[DATA SUPPLIED]:

□ □ □ □ □

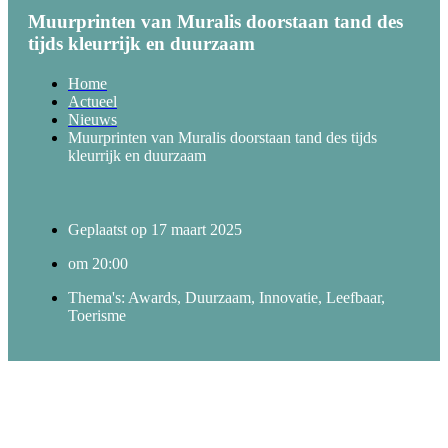
Muurprinten van Muralis doorstaan tand des
tijds kleurrijk en duurzaam
Home
Actueel
Nieuws
Muurprinten van Muralis doorstaan tand des tijds
kleurrijk en duurzaam
Geplaatst op
17 maart 2025
om
20:00
Thema's:
Awards
,
Duurzaam
,
Innovatie
,
Leefbaar
,
Toerisme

□ □ □ □ □

[TASK PROMPT]: Filter the entries and copy each line with "tand".

[YOUR SOLUTION]:
Muurprinten van Muralis doorstaan tand des
Muurprinten van Muralis doorstaan tand des tijds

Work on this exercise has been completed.